EXERCISE GOAL:
Report back every line below that carries the word "отделения".
◇ ◇ ◇ ◇ ◇ ◇ ◇
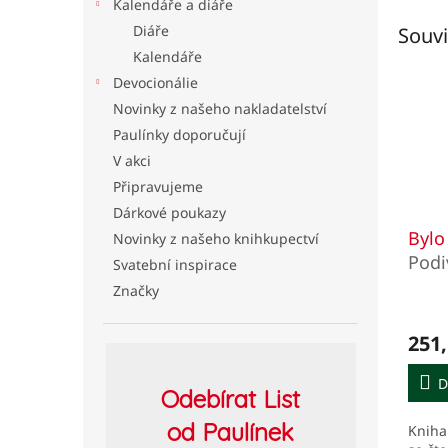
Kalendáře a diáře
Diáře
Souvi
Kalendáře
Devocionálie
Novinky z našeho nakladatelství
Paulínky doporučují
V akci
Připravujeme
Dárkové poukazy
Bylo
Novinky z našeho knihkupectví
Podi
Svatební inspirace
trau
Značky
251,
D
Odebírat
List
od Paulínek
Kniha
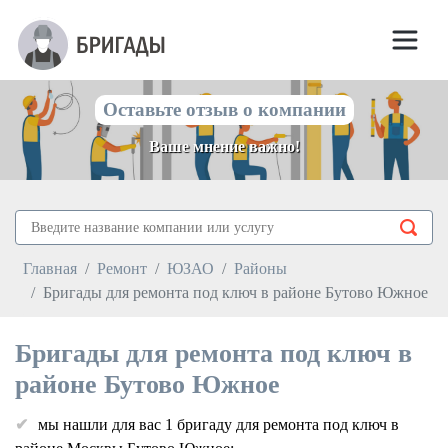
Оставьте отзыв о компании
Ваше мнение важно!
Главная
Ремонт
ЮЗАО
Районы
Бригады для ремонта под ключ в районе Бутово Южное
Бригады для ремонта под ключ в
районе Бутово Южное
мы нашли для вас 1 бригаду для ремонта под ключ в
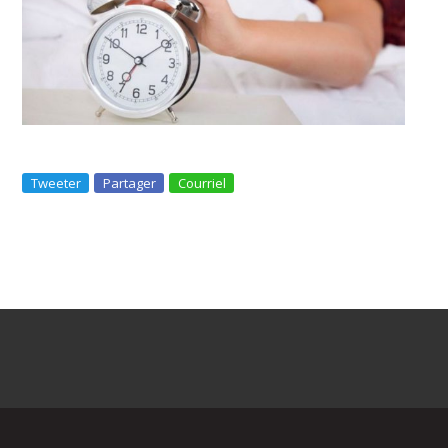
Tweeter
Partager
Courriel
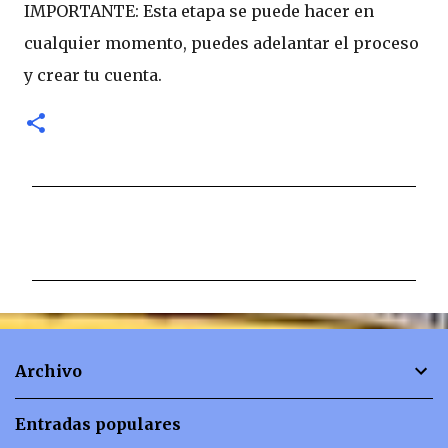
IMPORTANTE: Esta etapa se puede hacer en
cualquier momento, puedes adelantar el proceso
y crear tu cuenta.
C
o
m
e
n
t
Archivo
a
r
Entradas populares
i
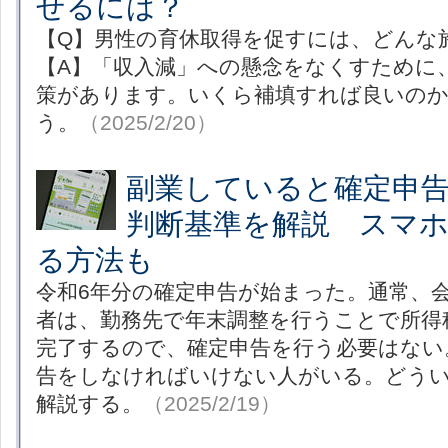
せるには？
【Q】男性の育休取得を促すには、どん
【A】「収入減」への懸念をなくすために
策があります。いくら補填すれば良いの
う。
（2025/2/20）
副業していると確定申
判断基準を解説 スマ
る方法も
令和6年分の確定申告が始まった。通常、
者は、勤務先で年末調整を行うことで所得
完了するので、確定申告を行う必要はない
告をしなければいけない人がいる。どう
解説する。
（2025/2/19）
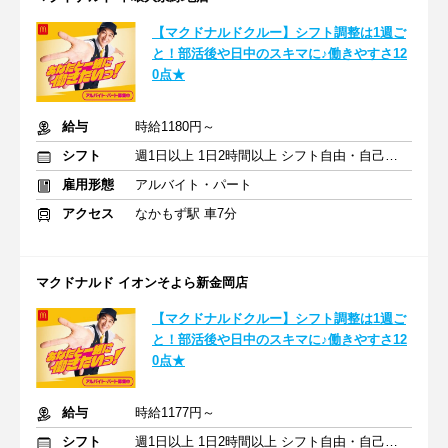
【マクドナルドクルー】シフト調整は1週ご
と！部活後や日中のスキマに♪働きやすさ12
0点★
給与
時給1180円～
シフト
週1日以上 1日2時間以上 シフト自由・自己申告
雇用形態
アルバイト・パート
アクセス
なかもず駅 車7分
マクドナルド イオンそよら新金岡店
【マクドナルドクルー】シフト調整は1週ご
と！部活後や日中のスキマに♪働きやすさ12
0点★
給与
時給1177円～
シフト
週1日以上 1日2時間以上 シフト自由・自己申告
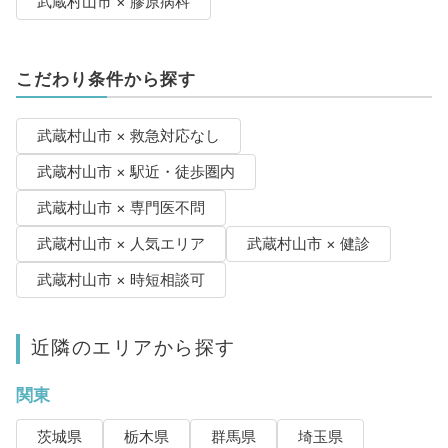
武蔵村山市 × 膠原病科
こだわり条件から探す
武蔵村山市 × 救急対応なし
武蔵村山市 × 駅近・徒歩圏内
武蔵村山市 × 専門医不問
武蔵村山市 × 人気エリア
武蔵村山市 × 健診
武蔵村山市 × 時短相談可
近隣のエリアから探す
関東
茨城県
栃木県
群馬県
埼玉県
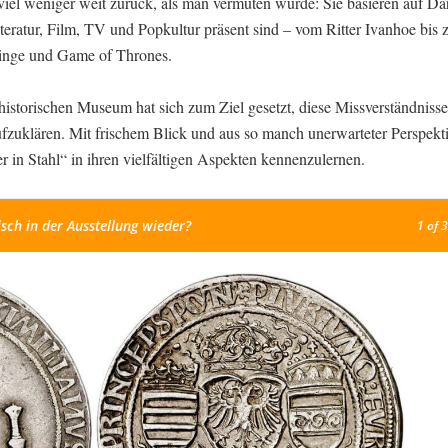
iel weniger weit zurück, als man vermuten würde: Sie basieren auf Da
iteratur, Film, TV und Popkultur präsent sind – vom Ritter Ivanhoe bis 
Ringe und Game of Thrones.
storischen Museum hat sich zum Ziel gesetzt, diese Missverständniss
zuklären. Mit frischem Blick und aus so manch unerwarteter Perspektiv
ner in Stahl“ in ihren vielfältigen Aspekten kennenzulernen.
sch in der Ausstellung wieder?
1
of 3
◇ ◇ ◇ ◇ ◇ ◇ ◇
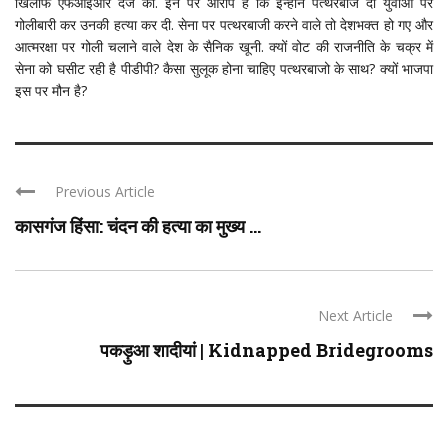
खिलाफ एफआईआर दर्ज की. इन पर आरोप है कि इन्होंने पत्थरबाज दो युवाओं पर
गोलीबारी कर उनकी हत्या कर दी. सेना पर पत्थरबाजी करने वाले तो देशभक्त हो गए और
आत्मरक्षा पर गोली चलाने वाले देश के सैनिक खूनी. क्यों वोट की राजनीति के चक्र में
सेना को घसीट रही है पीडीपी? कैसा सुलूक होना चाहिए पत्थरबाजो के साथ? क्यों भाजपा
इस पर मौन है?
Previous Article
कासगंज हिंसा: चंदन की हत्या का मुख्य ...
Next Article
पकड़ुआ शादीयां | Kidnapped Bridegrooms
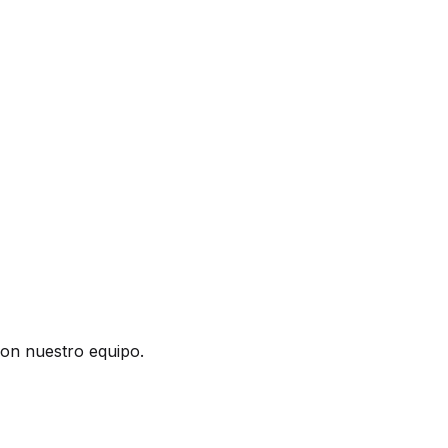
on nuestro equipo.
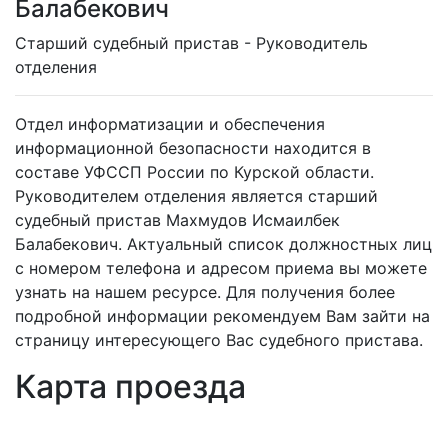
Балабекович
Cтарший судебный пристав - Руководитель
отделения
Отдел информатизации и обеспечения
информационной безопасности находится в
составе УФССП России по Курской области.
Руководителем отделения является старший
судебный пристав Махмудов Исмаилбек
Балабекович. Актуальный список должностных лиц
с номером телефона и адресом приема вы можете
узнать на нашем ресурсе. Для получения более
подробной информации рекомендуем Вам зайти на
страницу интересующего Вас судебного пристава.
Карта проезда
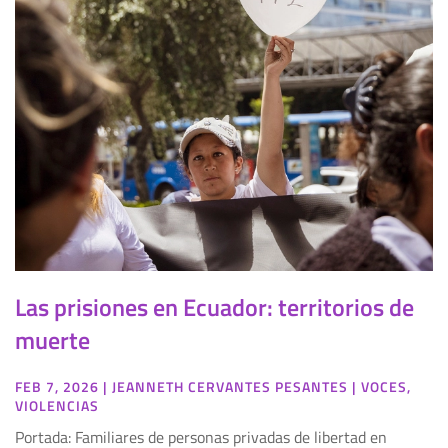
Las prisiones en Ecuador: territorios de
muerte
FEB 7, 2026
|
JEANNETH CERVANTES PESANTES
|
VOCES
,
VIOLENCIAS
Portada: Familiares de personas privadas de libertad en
◇ ◇ ◇ ◇ ◇ ◇ ◇
REPLY:
отделения
Руководителем отделения является старший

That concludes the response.